Alien3

Alien3

A lot of people hate this movie as a sequel and it definitely marks a shift away from the first two movies in the series, but that doesn’t necessarily make it a bad movie in itself. I’d like to imagine a world where the last we saw of Ripley was at the end of Aliens, dreaming her way to an unknown destination with her new “daughter” by her side – but this isn’t that world.

It’s understandable why David Fincher distances himself from Alien3. While there are some great moments, there’s nothing of the quality that marks his subsequent movies as definitely Fincher-esque.

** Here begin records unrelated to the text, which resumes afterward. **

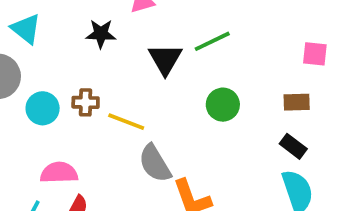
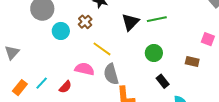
brown cross: (86, 102) -> (85, 22), moved, turned 32
black rectangle: (293, 146) -> (163, 81), moved
pink semicircle: (59, 173) -> (85, 69), moved

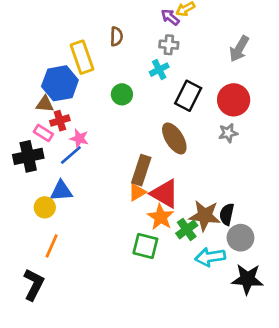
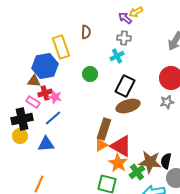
black rectangle: (188, 96) -> (125, 86), moved
pink star: (79, 138) -> (55, 97), moved
brown ellipse: (174, 138) -> (128, 106), turned -75
yellow circle: (45, 207) -> (20, 136), moved

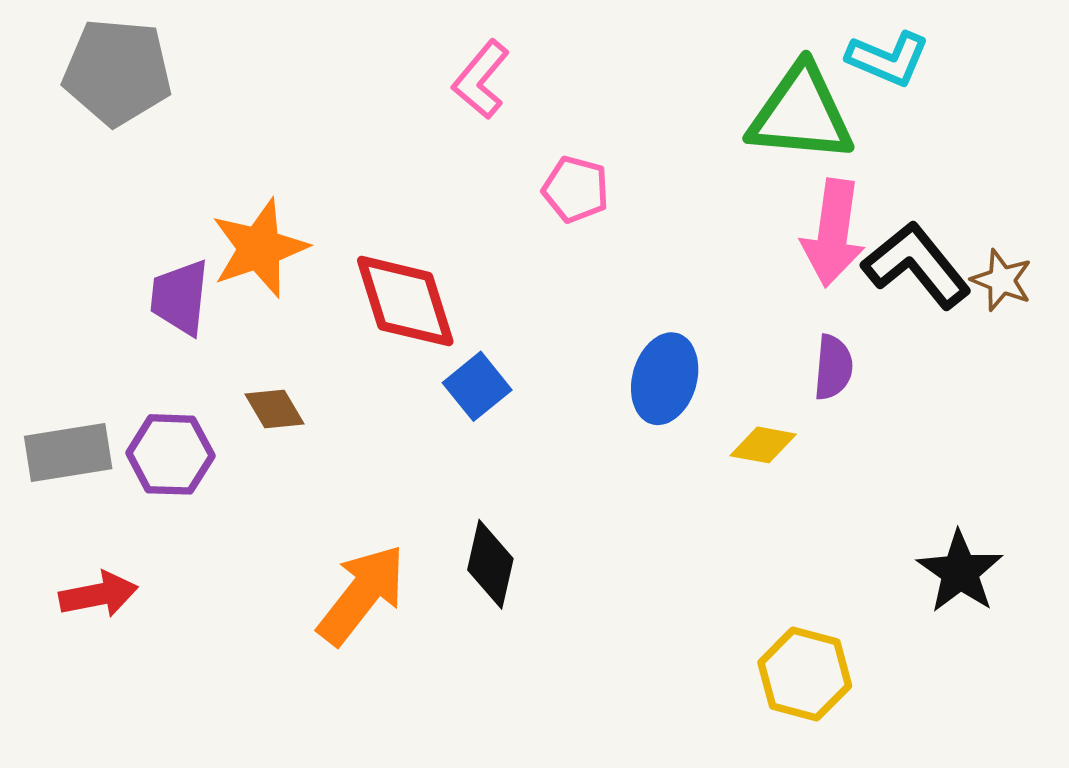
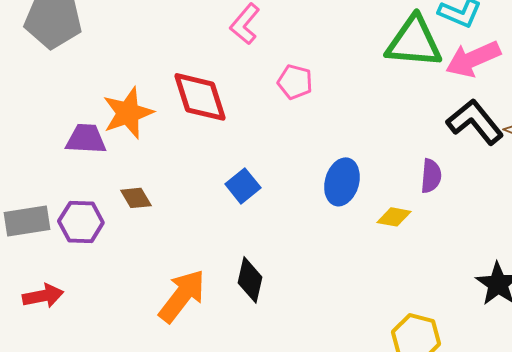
pink arrow: (833, 233) -> (473, 59), moved, turned 58
purple trapezoid: (180, 297) -> (86, 139), turned 87
red diamond: (405, 301) -> (200, 97), moved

The biggest problem with Alien3 lies in the effects. The stop-motion Aliens (well, I can’t be sure of this but they certainly look stop-motion and that’s the problem) stand out like a Ray Harryhausen movie, and while this is fine in a Ray Harryhausen movie, it’s not okay in a 1992 Alien sequel. It’s a real shame they felt the need to show the Aliens so much. They obviously thought it looked fine at the time.

In the Special Edition of the movie, you don’t see the Alien bursting out of Ripley’s chest as she falls to her death. I don’t know how to feel about this. I loved the image of her kind of hugging it as they both fell to their doom. But without it, of course, it indicates that perhaps there was time for ‘the company’ to perform the operation to extract it and save her; and who knows, maybe they were telling the truth? It adds a touch of ambiguity I guess. But the image of the thing bursting out of her chest adds a better sense of finality to what, at the time, was The Trilogy. I don’t know.

Though by no means a total failure of a sequel, it nevertheless cries out for more, and it’s no wonder they went on to make another.